**WHAT YOU SHOULD DO:**
Reproduce the data below in full and exclude every picture.

**LISTED RECORDS:**
[Start of section]

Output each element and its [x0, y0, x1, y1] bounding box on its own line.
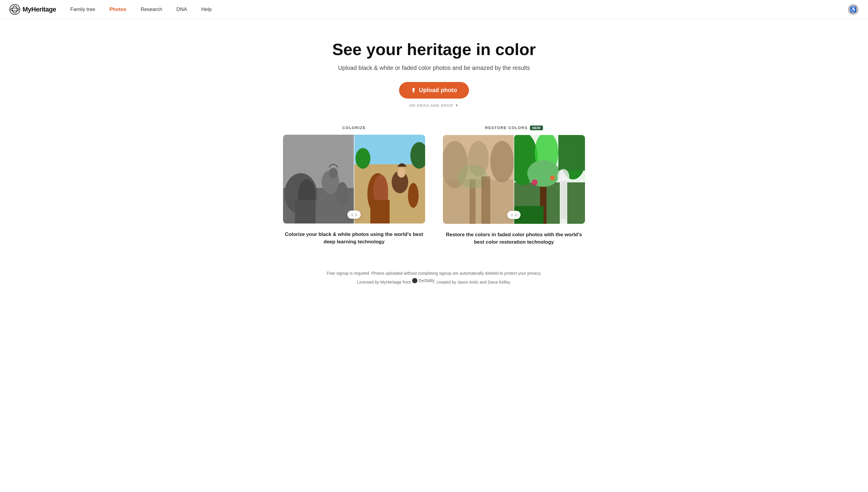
svg-point-25: [490, 141, 514, 182]
header: MyHeritage Family tree Photos Research D…: [0, 0, 868, 19]
colorize-after: [354, 135, 425, 223]
bw-photo: [283, 135, 354, 223]
restore-left-arrow-icon: ‹: [511, 213, 513, 217]
svg-rect-28: [481, 176, 490, 224]
comparison-divider: [354, 135, 354, 223]
hero-subtitle: Upload black & white or faded color phot…: [7, 65, 861, 71]
accessibility-button[interactable]: ♿: [848, 4, 859, 15]
svg-point-37: [550, 175, 555, 180]
upload-icon: ⬆: [411, 87, 416, 94]
hero-section: See your heritage in color Upload black …: [0, 19, 868, 120]
chevron-down-icon: ▼: [455, 103, 459, 107]
colorize-description: Colorize your black & white photos using…: [283, 230, 425, 246]
svg-point-20: [408, 183, 419, 208]
svg-rect-39: [559, 135, 585, 171]
restore-right-arrow-icon: ›: [515, 213, 517, 217]
restore-comparison: ‹ ›: [443, 135, 585, 224]
upload-photo-button[interactable]: ⬆ Upload photo: [399, 82, 469, 99]
new-badge: NEW: [530, 125, 543, 130]
svg-point-9: [329, 168, 338, 178]
deoldify-icon: [412, 278, 417, 283]
main-nav: Family tree Photos Research DNA Help: [71, 6, 848, 13]
vivid-photo: [514, 135, 585, 224]
svg-point-13: [355, 148, 370, 169]
footer-note: Free signup is required. Photos uploaded…: [0, 264, 868, 298]
svg-point-10: [336, 182, 348, 206]
restore-before: [443, 135, 514, 224]
upload-button-label: Upload photo: [419, 87, 457, 94]
restore-comparison-divider: [514, 135, 514, 224]
footer-line1: Free signup is required. Photos uploaded…: [7, 270, 861, 277]
deoldify-badge: DeOldify: [412, 277, 435, 285]
drag-drop-text: OR DRAG AND DROP: [409, 103, 453, 108]
right-arrow-icon: ›: [355, 212, 357, 217]
nav-dna[interactable]: DNA: [176, 6, 187, 13]
header-right: ♿: [848, 4, 859, 15]
drag-drop-area[interactable]: OR DRAG AND DROP ▼: [7, 103, 861, 108]
nav-research[interactable]: Research: [141, 6, 162, 13]
color-photo: [354, 135, 425, 223]
nav-photos[interactable]: Photos: [109, 6, 127, 13]
restore-description: Restore the colors in faded color photos…: [443, 231, 585, 246]
left-arrow-icon: ‹: [351, 212, 353, 217]
accessibility-icon: ♿: [850, 6, 857, 13]
hero-title: See your heritage in color: [7, 40, 861, 58]
restore-label: RESTORE COLORS NEW: [443, 125, 585, 130]
features-section: COLORIZE: [242, 120, 626, 264]
faded-photo: [443, 135, 514, 224]
nav-help[interactable]: Help: [201, 6, 212, 13]
logo-text: MyHeritage: [23, 6, 56, 13]
nav-family-tree[interactable]: Family tree: [71, 6, 95, 13]
comparison-slider[interactable]: ‹ ›: [347, 211, 361, 219]
svg-rect-17: [370, 200, 390, 223]
myheritage-logo-icon: [9, 4, 20, 15]
deoldify-text: DeOldify: [419, 277, 435, 285]
restore-comparison-slider[interactable]: ‹ ›: [507, 211, 520, 219]
logo[interactable]: MyHeritage: [9, 4, 56, 15]
colorize-comparison: ‹ ›: [283, 135, 425, 223]
restore-feature: RESTORE COLORS NEW: [443, 125, 585, 246]
colorize-before: [283, 135, 354, 223]
colorize-feature: COLORIZE: [283, 125, 425, 246]
svg-rect-7: [295, 200, 316, 223]
footer-line2: Licensed by MyHeritage from DeOldify, cr…: [7, 277, 861, 286]
colorize-label: COLORIZE: [283, 125, 425, 130]
restore-after: [514, 135, 585, 224]
svg-rect-42: [561, 181, 567, 219]
svg-point-36: [532, 179, 538, 185]
svg-point-19: [397, 168, 405, 178]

[End of section]

**ANSWER:**
Output each element and its [x0, y0, x1, y1] bounding box on its own line.
svg-point-25: [490, 141, 514, 182]
header: MyHeritage Family tree Photos Research D…: [0, 0, 868, 19]
colorize-after: [354, 135, 425, 223]
bw-photo: [283, 135, 354, 223]
restore-left-arrow-icon: ‹: [511, 213, 513, 217]
svg-rect-28: [481, 176, 490, 224]
comparison-divider: [354, 135, 354, 223]
hero-subtitle: Upload black & white or faded color phot…: [7, 65, 861, 71]
accessibility-button[interactable]: ♿: [848, 4, 859, 15]
svg-point-37: [550, 175, 555, 180]
upload-icon: ⬆: [411, 87, 416, 94]
hero-section: See your heritage in color Upload black …: [0, 19, 868, 120]
chevron-down-icon: ▼: [455, 103, 459, 107]
colorize-description: Colorize your black & white photos using…: [283, 230, 425, 246]
svg-point-20: [408, 183, 419, 208]
svg-rect-39: [559, 135, 585, 171]
restore-right-arrow-icon: ›: [515, 213, 517, 217]
restore-comparison: ‹ ›: [443, 135, 585, 224]
upload-photo-button[interactable]: ⬆ Upload photo: [399, 82, 469, 99]
new-badge: NEW: [530, 125, 543, 130]
svg-point-9: [329, 168, 338, 178]
deoldify-icon: [412, 278, 417, 283]
main-nav: Family tree Photos Research DNA Help: [71, 6, 848, 13]
vivid-photo: [514, 135, 585, 224]
svg-point-13: [355, 148, 370, 169]
footer-note: Free signup is required. Photos uploaded…: [0, 264, 868, 298]
svg-point-10: [336, 182, 348, 206]
restore-before: [443, 135, 514, 224]
upload-button-label: Upload photo: [419, 87, 457, 94]
restore-comparison-divider: [514, 135, 514, 224]
footer-line1: Free signup is required. Photos uploaded…: [7, 270, 861, 277]
deoldify-badge: DeOldify: [412, 277, 435, 285]
drag-drop-text: OR DRAG AND DROP: [409, 103, 453, 108]
right-arrow-icon: ›: [355, 212, 357, 217]
nav-dna[interactable]: DNA: [176, 6, 187, 13]
header-right: ♿: [848, 4, 859, 15]
drag-drop-area[interactable]: OR DRAG AND DROP ▼: [7, 103, 861, 108]
nav-research[interactable]: Research: [141, 6, 162, 13]
color-photo: [354, 135, 425, 223]
nav-photos[interactable]: Photos: [109, 6, 127, 13]
restore-description: Restore the colors in faded color photos…: [443, 231, 585, 246]
left-arrow-icon: ‹: [351, 212, 353, 217]
accessibility-icon: ♿: [850, 6, 857, 13]
hero-title: See your heritage in color: [7, 40, 861, 58]
restore-label: RESTORE COLORS NEW: [443, 125, 585, 130]
features-section: COLORIZE: [242, 120, 626, 264]
faded-photo: [443, 135, 514, 224]
nav-help[interactable]: Help: [201, 6, 212, 13]
logo-text: MyHeritage: [23, 6, 56, 13]
nav-family-tree[interactable]: Family tree: [71, 6, 95, 13]
comparison-slider[interactable]: ‹ ›: [347, 211, 361, 219]
svg-rect-17: [370, 200, 390, 223]
myheritage-logo-icon: [9, 4, 20, 15]
deoldify-text: DeOldify: [419, 277, 435, 285]
restore-comparison-slider[interactable]: ‹ ›: [507, 211, 520, 219]
logo[interactable]: MyHeritage: [9, 4, 56, 15]
colorize-comparison: ‹ ›: [283, 135, 425, 223]
restore-feature: RESTORE COLORS NEW: [443, 125, 585, 246]
colorize-before: [283, 135, 354, 223]
colorize-feature: COLORIZE: [283, 125, 425, 246]
svg-rect-7: [295, 200, 316, 223]
footer-line2: Licensed by MyHeritage from DeOldify, cr…: [7, 277, 861, 286]
colorize-label: COLORIZE: [283, 125, 425, 130]
restore-after: [514, 135, 585, 224]
svg-rect-42: [561, 181, 567, 219]
svg-point-36: [532, 179, 538, 185]
svg-point-19: [397, 168, 405, 178]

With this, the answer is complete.